Michael Smith (DF) msmith at datafoundry.com
Fri Aug 30 20:54:45 EEST 2013


We're already running fail2ban, but it doesn't seem that effective against botnets, when they only do one attempt per IP.  Add that on top of load balancing between many servers...  We've setup some rules to help, but still not that great.

I've checked out several DNS BLs (those listed here, and some not), and at the most they have about 15-20 IPs out of the 8000+ that we've manually identified, and blocked, as botnet behavior.  So, none of them seem effective/beneficial to us right now.

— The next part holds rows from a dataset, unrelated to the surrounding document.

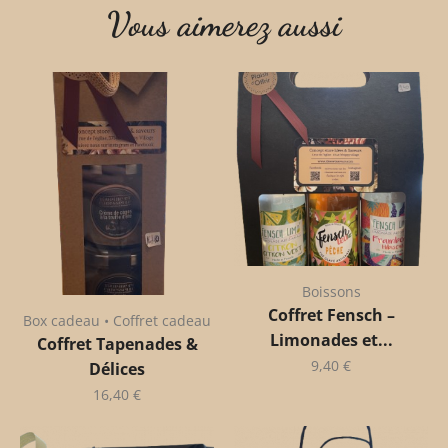
Vous aimerez aussi
Boissons
Coffret Fensch –
Box cadeau • Coffret cadeau
Limonades et...
Coffret Tapenades &
9,40
€
Délices
16,40
€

That leaves us back to getting dovecot to log the tried password for unknown users.  I'll admit that C is not my strong suit, but after poking around I've come up with a patch that appears to work.  It hasn't been stress tested yet, so I don't know it's long term stability.  Maybe someone more intimately familiar with the Dovecot code can review it, and maybe this could make it into the code base.  This patch is against Dovecot 2.2.4, as that is what we have deployed at the moment.  It would be weeks before we could begin to deploy to Dovecot 2.2.5.

Also, is there a way to make the auth system report successful auths, with no option to report the password (or maybe ONLY report the hash if password debugging is enabled)?  It's currently impossible to identify when a bot makes a successful auth.  Dovecot doesn't report it, and postfix doesn't report it.  Postfix only reports the authentication IF a message is actually sent through.  These bots are only connecting, sending the auth command, and quitting.  My best guess, based on the bulk of auth failures for a user, and when that user is used by a botnet is 1-8 weeks.  So, if we could identify the bot's successful auth, we could warn the customer and/or force a password change before the account is used to send hundreds of thousands of spam.

-----Original Message-----
From: dovecot-bounces at dovecot.org [mailto:dovecot-bounces at dovecot.org] On Behalf Of Joseph Tam
Sent: Thursday, August 22, 2013 11:30 PM
To: dovecot at dovecot.org
Subject: Re: [Dovecot] Logging passwords on auth failure/dealing with botnets

"Michael Smith (DF)" writes:

> Or another option, is there any good DNS based RBLs for botnet IPs, and
> is there any way to tie that in to the dovecot auth system? I've been
> looking for botnet rbls, but what I've found so far doesn't seem to
> work very well.  Most of the IPs that I've had to firewall don't exist
> in them.

/dev/rob0 writes:

> The problem with using XBL, anyway, is that you might have legitimate
> logins from listed hosts. Example: a traveler using hotel wifi. We
> (TINW) really would need a new DNSBL type (or a special result) for
> this sort of abuse.
>
> It's a nice idea, worth building upon, if someone can fund it (or
> find the time to develop it, which really amounts to the same thing.)
> Imagine also a Dovecot network of reporters, where brute force
> attempts worldwide are reported from Dovecots to the DNSBL, not
> merely a one-way tie in.
>
> I'd also suggest listing SSH brute force attacks in the same DNSBL,
> possibly with a different result (127.0.0.$port, so IMAP attackers
> list as 127.0.0.143, SSH attackers as 127.0.0.22. Yes, we'd have to
> incorporate the third quad for ports > 255, but the general idea is
> for result codes to be both machine and human readable as much as
> possible.)

I use bl.blocklist.de as a DNSRBL for ssh BFD, but I think it also
detects BFD for other protocols:

 	http://www.blocklist.de/en/index.html

The nice thing about this RBL is that you can also contribute by
configuring your Fail2Ban/DenyHost to forward logs to the maintainers,
to widen the detection network.  I get about a 60% hit on ssh BFD attacks.

I also found

 	http://openbl.org

but they distribute it as a downloadable file rather than as a DNSRBL.
Maybe I can introduce the latter to the former.